Mitt Romney’s argument that the contrast between Israel’s economic success and the economic stagnation of the Arab world is attributable largely to a difference in culture has evoked a stimulating debate — oops, sorry, liberals are “stimulating,” conservatives are “controversial.” The latest contributor to it is Richard Cohen, who adds a column to the debate in today’s Washington Post, more or less on Romney’s side, which I found, ah, surprisingly stimulating. So far my judgment is that Romney has had the best of the controversy. But his most subtle opponent is my old friend Fareed Zakaria, also in the Post, who argues that it is capitalism rather than culture that drives success. Fareed’s argument should be read in full.

But one of his stronger points is as follows: “Ironically, the argument that culture is central to a country’s success has been used most frequently by Asian strongmen to argue that their countries need not adopt Western-style democracy. Singapore’s Lee Kuan Yew has made this case passionately for decades. It is an odd claim, because Singapore’s own success would seem to contradict it. It is not so different from neighboring Malaysia. The crucial difference is that Singapore had extremely good leadership that pursued good economic policies with relentless discipline.”

The examples Fareed gives, however, triggered a memory going back to the 1980s when I wrote several articles with my even older friend, the late Lord (P. T.) Bauer. As a specialist in development economics, Peter had obviously given Romney’s question a great deal of thought. He had spent many years in Malaya researching into the rubber industry, and he had refined his answer down to something like this. My less elegant paraphrase follows:

#more#Economic development is the result of two factors: culture and policies (or institutions.) We see this from the examples of Malaya and Germany. Since 1945 the people of Germany, who share the same culture, have been living under two different sets of political and economic institutions. Those living in West Germany under capitalism have prospered far more than those living under communism in East Germany. So policies/institutions matter to economic development. On the other hand, there are three ethnic groups in Malaya — the Chinese, the Indians, and the Malays. They all live under the same institutions, but they prosper at very different rates in the following order: The Chinese do best, the Indians better, and the Malays worst. So culture matters too.

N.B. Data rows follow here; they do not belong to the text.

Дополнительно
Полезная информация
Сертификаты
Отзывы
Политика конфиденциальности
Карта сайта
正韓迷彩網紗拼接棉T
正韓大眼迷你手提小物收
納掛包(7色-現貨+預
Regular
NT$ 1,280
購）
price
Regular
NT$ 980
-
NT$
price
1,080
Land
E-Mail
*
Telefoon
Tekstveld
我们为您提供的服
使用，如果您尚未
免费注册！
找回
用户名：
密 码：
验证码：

Peter would add two points. First, the success of the Chinese and Indians in Malaya was all the more striking and significant because Malaya’s institutions discriminated against them on behalf of the Malays unofficially and through the Bumiputera system of affirmative action. (Thomas Sowell’s Affirmative Action Around the World: An Empirical Study documented the world-wide extent of this paradox — and its main result, namely that the main beneficiaries of this official discrimination were not the poor but the top tiers of favored groups.)

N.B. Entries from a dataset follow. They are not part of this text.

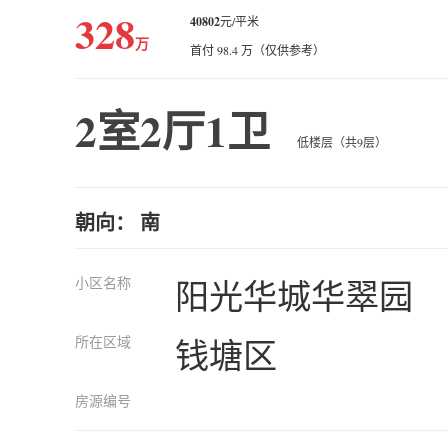
328
40802
元/平米
万
首付 98.4 万（仅供参考）
2室2厅1卫
低楼层（共9层）
朝向： 南
小区名称
阳光华城华翠园
所在区域
钱塘区
房源编号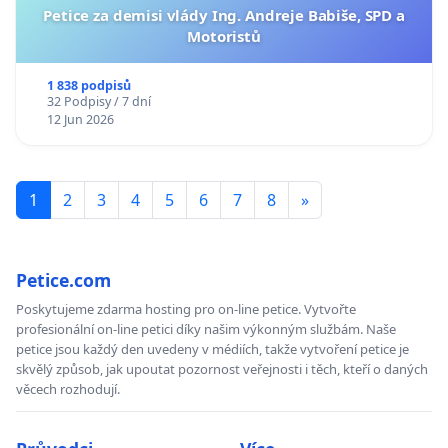
Petice za demisi vlády Ing. Andreje Babiše, SPD a
Motoristů
1 838 podpisů
32 Podpisy / 7 dní
12 Jun 2026
1
2
3
4
5
6
7
8
»
Petice.com
Poskytujeme zdarma hosting pro on-line petice. Vytvořte
profesionální on-line petici díky našim výkonným službám. Naše
petice jsou každý den uvedeny v médiích, takže vytvoření petice je
skvělý způsob, jak upoutat pozornost veřejnosti i těch, kteří o daných
věcech rozhodují.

Second, we should not necessarily conclude that a culture is “wrong” in some wider sense because it doesn’t excel at economic development. Buddhist priests have a culture that prizes other things, principally holiness, above prosperity. Who is to say that they are wrong? What we can say, however, is that Buddhist priests shouldn’t complain if they are under-represented in multinational boardrooms or on the front page of Forbes magazine.

So culture and institutions both matter. Romney is at least half-right, and maybe more than half-right. For the moment most Arabs live under regimes that pursue policies detrimental to development in one way or another. Under those regimes the Palestinians outside Palestine, especially in the Gulf States, seem to achieve greater prosperity than do most other Arabs. We shall discover the precise truth about (differential) Arab economic stagnation when they all live in a Middle East composed of market democracies. When that happens I look forward to sifting through the evidence with Peter Bauer, in between harp concertos.